Still they got their heads down for a couple of hours in the morning, agreeing no long lies. Normally for them that would mean not up before midday – but a shake at 9am and up they got. The incredible waft of black pud, white pud, sausage, bacon and egg might have something to do with it, especially as they knew the adults were intent on filling their faces, so they had to be quick or it would be a piece of toast and a cup of cold tea for them. So, controlling teenagers with white puddings, who’d have thought it? Having said that, now we have reacquainted ourselves with it you can expect to see it on the menu at Howies, as I am now the Loch Carron white pudding evangelist. It is indeed a wondrous thing.
I digress. So after a hearty breakfast and some study time for the kids, we’d go and do something. Undaunted whether faced with wind, wet, sun, fog or, on one day, snow, our startling surroundings seemed to snap our teen element out of their hormonal torpor. And me for that matter.
On a day in Edinburgh if you opened the curtains to a smurr of rain you’d just close them again and go back to bed, but up there we did no such thing. With no dissent it was into giant socks, ridiculous hats, waterproof jackets and scarves and out into the wild day to enjoy it. Walking along the river, up the odd (not very steep) hill, shuffling round the local village where we found a shop with everything from a neck warmer, battleships game, lottery tickets, socks, flea spray, sacks of potatoes, fresh Danish pastries, nail files and car tyres.

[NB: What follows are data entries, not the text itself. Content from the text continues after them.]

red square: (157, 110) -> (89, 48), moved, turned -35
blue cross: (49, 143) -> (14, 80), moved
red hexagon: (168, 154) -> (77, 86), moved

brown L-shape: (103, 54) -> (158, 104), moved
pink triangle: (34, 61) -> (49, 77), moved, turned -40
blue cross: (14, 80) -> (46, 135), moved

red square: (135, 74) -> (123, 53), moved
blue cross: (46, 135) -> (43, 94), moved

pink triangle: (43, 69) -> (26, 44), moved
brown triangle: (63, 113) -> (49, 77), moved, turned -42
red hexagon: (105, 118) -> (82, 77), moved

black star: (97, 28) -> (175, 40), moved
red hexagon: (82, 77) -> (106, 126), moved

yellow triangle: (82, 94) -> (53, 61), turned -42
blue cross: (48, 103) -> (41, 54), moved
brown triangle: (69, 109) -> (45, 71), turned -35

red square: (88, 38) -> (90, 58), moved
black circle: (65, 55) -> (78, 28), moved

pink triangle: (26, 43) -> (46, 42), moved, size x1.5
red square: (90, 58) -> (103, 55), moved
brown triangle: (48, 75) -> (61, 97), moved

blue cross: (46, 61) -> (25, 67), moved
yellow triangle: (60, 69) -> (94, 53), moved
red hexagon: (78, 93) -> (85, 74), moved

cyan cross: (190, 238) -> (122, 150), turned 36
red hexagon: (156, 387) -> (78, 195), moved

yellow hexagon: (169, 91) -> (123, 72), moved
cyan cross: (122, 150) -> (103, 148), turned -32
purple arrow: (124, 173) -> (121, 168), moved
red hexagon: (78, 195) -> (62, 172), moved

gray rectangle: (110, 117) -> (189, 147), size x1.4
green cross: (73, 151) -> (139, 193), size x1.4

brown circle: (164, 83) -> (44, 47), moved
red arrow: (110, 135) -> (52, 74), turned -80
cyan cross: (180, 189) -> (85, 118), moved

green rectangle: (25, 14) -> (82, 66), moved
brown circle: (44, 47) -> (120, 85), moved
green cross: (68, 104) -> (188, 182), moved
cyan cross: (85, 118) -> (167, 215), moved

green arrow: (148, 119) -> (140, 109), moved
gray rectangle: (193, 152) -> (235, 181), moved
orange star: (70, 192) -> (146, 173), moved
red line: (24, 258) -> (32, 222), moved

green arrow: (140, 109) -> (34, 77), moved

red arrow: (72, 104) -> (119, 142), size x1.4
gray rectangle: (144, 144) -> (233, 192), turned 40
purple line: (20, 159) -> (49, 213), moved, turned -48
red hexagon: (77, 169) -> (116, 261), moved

Glugging hot chocolate and scones at every opportunity we just wound down. All of us from the stressed teen to the overworked parent and even the urban dog who could run wild. Or in the case of our daft Labrador Sam, just sit in the field next to the house and gaze into space for hours on end.
As the week progressed the importance of mobile phones, iPods, iPads and being in constant touch waned and we all reverted to how humans were before a cacophony of technology invaded our space. Scrabble, battleships, cards, tennis, pitch and putt, a jigsaw and baking. Meals round the table where all generations sat and chewed the cud for hours sporting faces like well-slapped babies’ bums humming from the weather, be it wind or sun, and the best bit of all when the head hits the pillow you are out like a light. Bang!
Within this good old-fashioned Scottish holiday, there were dogs, kids, weather and lots of it. Mind, the teenagers remained true to their creed. Undaunted by the fact we were in the middle of nowhere, changed their clothes frequently, from shorts, to jeans, to tracksuits, gelled their hair and snorted with uncontrollable laughter until tears rolled down their cheeks at private jokes during all meals. But we decided if you can’t beat them join them.
It was voted by all parties involved the best holiday they had ever had. Yes. A holiday in Scotland for us was like The Highland Health Farm – I recommend it.